*Records contained in a dataset*:
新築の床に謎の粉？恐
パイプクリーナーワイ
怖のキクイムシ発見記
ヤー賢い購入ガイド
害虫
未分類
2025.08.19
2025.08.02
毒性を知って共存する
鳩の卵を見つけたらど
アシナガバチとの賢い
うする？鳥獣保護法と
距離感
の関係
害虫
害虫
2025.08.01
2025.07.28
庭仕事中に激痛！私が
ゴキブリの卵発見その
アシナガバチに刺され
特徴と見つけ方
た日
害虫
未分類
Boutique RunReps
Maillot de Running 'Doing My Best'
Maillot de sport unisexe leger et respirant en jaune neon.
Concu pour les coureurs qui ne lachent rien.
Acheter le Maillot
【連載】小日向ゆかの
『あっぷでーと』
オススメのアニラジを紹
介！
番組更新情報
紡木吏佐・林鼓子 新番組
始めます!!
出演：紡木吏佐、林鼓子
---
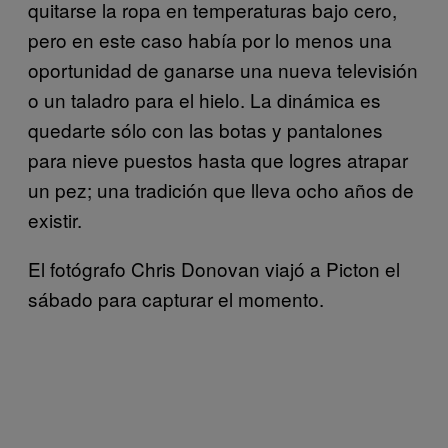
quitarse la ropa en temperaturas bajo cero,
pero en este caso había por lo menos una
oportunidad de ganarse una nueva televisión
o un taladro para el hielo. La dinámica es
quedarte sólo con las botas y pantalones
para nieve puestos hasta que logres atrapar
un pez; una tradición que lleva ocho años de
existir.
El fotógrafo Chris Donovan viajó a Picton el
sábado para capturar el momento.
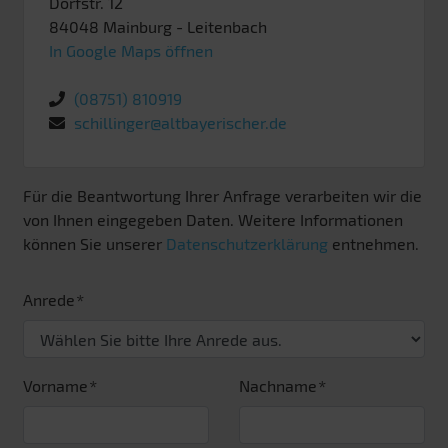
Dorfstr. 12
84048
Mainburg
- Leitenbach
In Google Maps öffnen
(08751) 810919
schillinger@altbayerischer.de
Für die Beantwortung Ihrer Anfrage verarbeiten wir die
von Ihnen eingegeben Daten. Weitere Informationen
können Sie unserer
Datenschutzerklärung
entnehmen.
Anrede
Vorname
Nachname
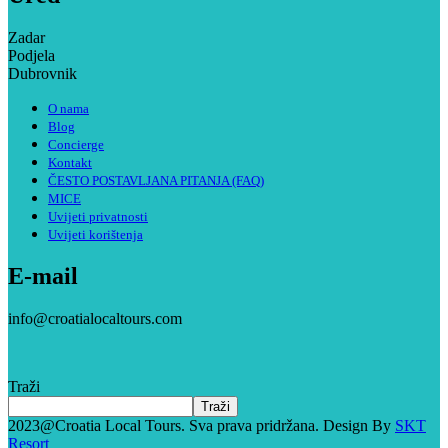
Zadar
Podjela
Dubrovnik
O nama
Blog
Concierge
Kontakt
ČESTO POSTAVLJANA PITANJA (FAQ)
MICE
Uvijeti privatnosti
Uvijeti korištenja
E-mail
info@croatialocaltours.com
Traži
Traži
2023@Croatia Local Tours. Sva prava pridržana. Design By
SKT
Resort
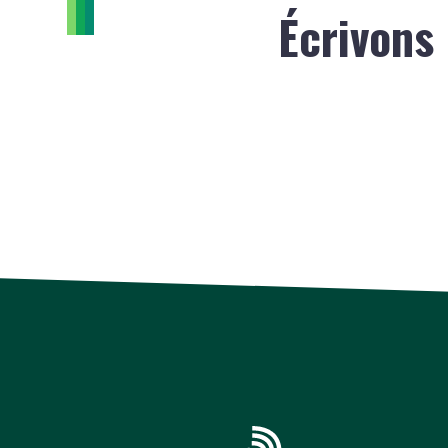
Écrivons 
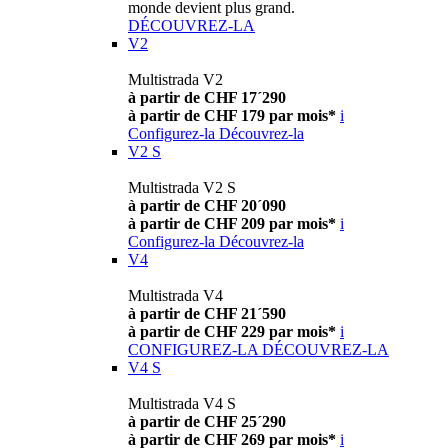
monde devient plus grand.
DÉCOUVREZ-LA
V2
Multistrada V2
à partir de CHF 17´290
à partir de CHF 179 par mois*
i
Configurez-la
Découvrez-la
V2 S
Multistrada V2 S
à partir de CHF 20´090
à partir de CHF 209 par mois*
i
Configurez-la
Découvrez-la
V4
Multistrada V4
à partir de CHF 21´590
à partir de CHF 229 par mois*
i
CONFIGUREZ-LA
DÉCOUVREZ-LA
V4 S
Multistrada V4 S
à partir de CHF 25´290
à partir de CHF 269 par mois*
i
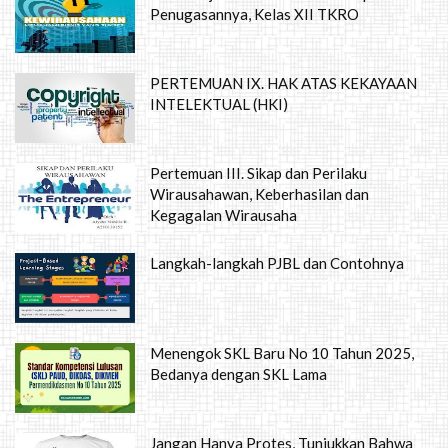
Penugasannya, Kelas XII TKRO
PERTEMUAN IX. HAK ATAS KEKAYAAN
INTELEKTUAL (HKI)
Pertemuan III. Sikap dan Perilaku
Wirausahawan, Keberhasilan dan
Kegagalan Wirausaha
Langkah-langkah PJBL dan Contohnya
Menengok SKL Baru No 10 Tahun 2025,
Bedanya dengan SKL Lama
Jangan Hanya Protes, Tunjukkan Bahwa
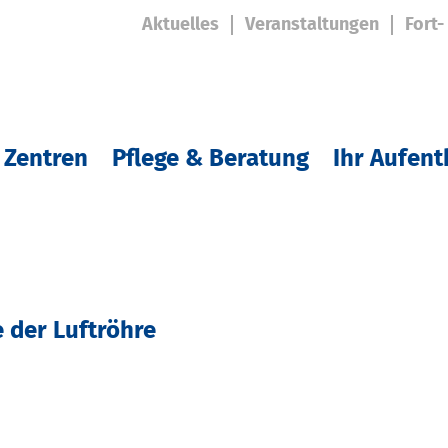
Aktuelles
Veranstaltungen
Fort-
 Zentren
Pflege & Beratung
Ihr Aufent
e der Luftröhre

*Try it*:
Search the entries above for the word "Multistrada" and copy each line where it appears.

*Result of this exercise*:
Multistrada V2
Multistrada V2 S
Multistrada V4
Multistrada V4 S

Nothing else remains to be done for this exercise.